--- EXTRACTED ENTRIES Enclosed Below ---

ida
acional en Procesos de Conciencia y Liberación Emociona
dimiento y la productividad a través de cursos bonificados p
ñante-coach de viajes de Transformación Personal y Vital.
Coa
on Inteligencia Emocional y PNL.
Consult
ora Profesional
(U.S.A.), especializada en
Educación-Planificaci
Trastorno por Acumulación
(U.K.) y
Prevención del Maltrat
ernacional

--- End of Enclosed EXTRACTED ENTRIES ---
--- EXTRACTED ENTRIES Enclosed Below ---

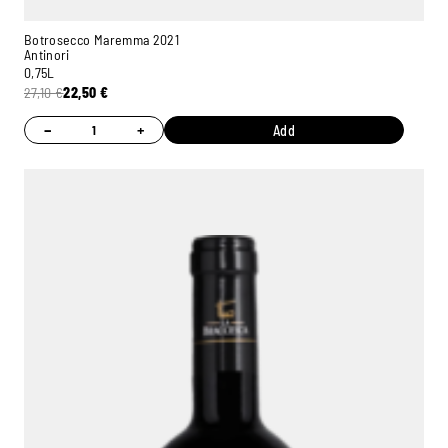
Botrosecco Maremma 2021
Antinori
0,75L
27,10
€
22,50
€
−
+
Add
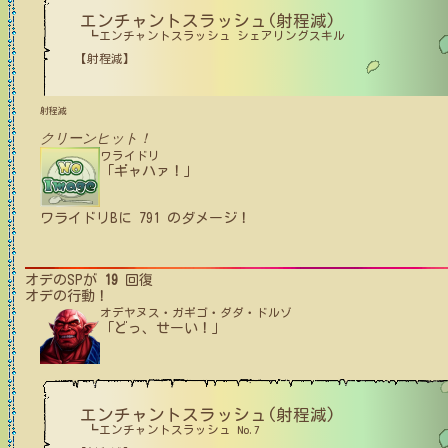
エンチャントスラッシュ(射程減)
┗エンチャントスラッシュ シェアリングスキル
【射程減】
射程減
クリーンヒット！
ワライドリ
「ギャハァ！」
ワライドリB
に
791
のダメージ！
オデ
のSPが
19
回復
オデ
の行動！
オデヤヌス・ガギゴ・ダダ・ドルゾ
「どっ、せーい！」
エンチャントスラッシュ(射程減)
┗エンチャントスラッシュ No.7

--- End of Enclosed EXTRACTED ENTRIES ---

→ EXERCISE OBJECTIVE:
Find and show each line of the listing with the word "エンチャントスラッシュ".

→ SOLUTION:
エンチャントスラッシュ(射程減)
┗エンチャントスラッシュ シェアリングスキル
エンチャントスラッシュ(射程減)
┗エンチャントスラッシュ No.7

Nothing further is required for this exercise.